### GOAL OF THE EXERCISE
Leaving the images aside, print every record in the material exactly.

### DATASET RECORDS
····················

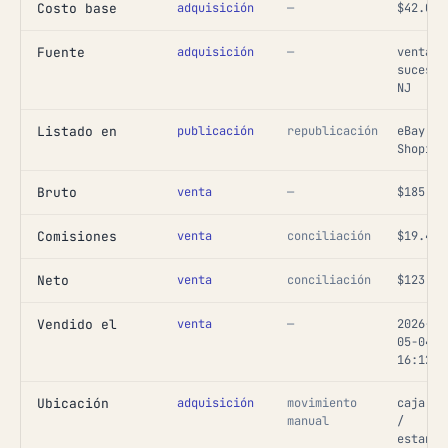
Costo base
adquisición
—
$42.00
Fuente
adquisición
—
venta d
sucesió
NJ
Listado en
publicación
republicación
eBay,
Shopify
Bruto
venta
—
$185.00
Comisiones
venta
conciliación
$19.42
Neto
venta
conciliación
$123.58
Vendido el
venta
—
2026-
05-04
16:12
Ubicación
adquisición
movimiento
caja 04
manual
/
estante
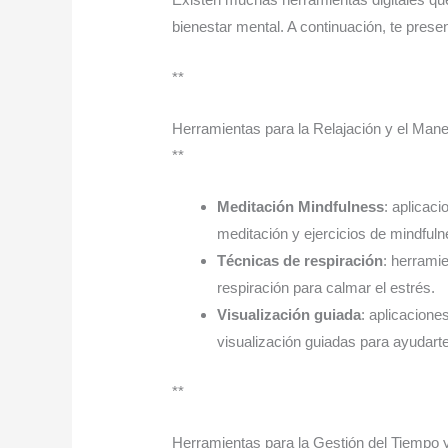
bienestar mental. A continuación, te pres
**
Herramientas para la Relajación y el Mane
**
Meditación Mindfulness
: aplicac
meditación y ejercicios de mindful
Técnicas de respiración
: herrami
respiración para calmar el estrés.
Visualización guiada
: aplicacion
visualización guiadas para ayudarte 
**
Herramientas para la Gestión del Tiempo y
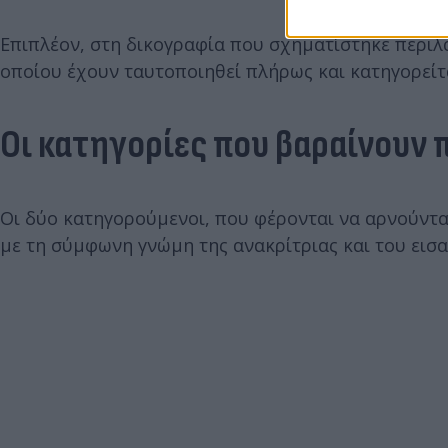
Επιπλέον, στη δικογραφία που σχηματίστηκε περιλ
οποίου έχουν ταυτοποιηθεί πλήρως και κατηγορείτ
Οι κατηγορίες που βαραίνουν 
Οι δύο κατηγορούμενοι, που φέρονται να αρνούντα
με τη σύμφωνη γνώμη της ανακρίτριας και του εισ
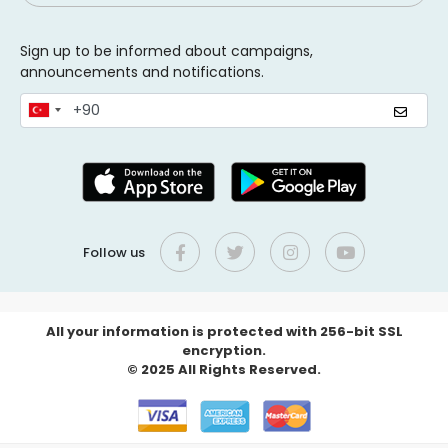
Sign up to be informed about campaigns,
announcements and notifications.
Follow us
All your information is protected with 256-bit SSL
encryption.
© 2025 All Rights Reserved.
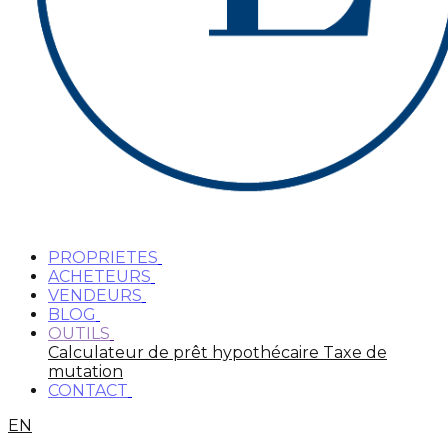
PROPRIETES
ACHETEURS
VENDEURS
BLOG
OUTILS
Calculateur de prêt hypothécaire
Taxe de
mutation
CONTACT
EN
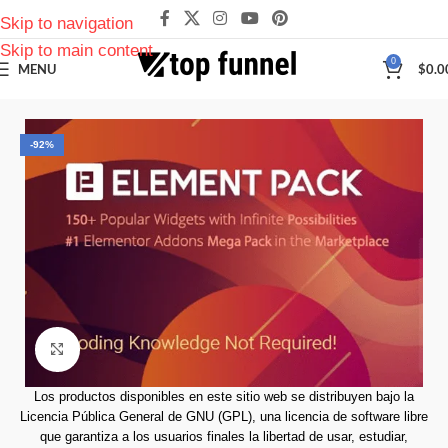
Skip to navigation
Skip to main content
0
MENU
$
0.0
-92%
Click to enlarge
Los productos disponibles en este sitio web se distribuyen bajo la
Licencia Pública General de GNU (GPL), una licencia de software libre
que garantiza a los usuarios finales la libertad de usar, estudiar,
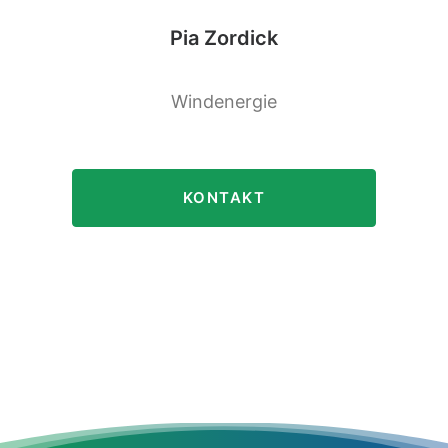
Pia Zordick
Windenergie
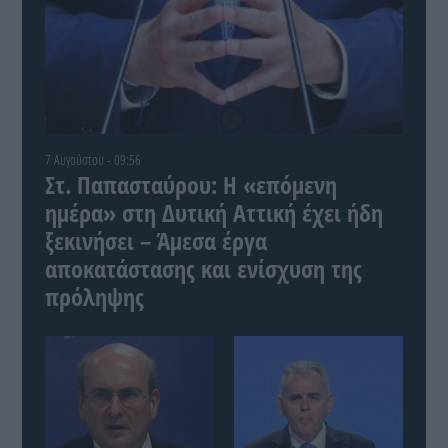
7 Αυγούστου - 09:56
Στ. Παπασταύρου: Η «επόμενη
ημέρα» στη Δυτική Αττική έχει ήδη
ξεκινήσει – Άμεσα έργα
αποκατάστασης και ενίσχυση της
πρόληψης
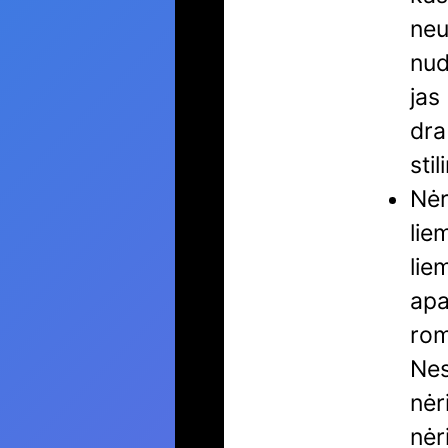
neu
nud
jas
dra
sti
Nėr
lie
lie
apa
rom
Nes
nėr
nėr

····················

### RESULT OF THE TASK
Costo base
adquisición
—
$42.00
Fuente
adquisición
—
venta d
sucesió
NJ
Listado en
publicación
republicación
eBay,
Shopify
Bruto
venta
—
$185.00
Comisiones
venta
conciliación
$19.42
Neto
venta
conciliación
$123.58
Vendido el
venta
—
2026-
05-04
16:12
Ubicación
adquisición
movimiento
caja 04
manual
/
estante
bienestar mental. A continuación, te pres
**
Herramientas para la Relajación y el Mane
**
Meditación Mindfulness
: aplicac
meditación y ejercicios de mindful
Técnicas de respiración
: herrami
respiración para calmar el estrés.
Visualización guiada
: aplicacion
visualización guiadas para ayudarte 
**
Herramientas para la Gestión del Tiempo y
Επιπλέον, στη δικογραφία που σχηματίστηκε περιλ
οποίου έχουν ταυτοποιηθεί πλήρως και κατηγορείτ
Οι κατηγορίες που βαραίνουν 
Οι δύο κατηγορούμενοι, που φέρονται να αρνούντα
με τη σύμφωνη γνώμη της ανακρίτριας και του εισ
Sign up to be informed about campaigns,
announcements and notifications.
Follow us
All your information is protected with 256-bit SSL
encryption.
© 2025 All Rights Reserved.
PROPRIETES
ACHETEURS
VENDEURS
BLOG
OUTILS
Calculateur de prêt hypothécaire
Taxe de
mutation
CONTACT
EN
Skip to navigation
Skip to main content
0
MENU
$
0.0
-92%
Click to enlarge
Los productos disponibles en este sitio web se distribuyen bajo la
Licencia Pública General de GNU (GPL), una licencia de software libre
que garantiza a los usuarios finales la libertad de usar, estudiar,
Pia Zordick
Windenergie
7 Αυγούστου - 09:56
Στ. Παπασταύρου: Η «επόμενη
ημέρα» στη Δυτική Αττική έχει ήδη
ξεκινήσει – Άμεσα έργα
αποκατάστασης και ενίσχυση της
πρόληψης
neu
nud
jas
dra
sti
Nėr
lie
lie
apa
rom
Nes
nėr
nėr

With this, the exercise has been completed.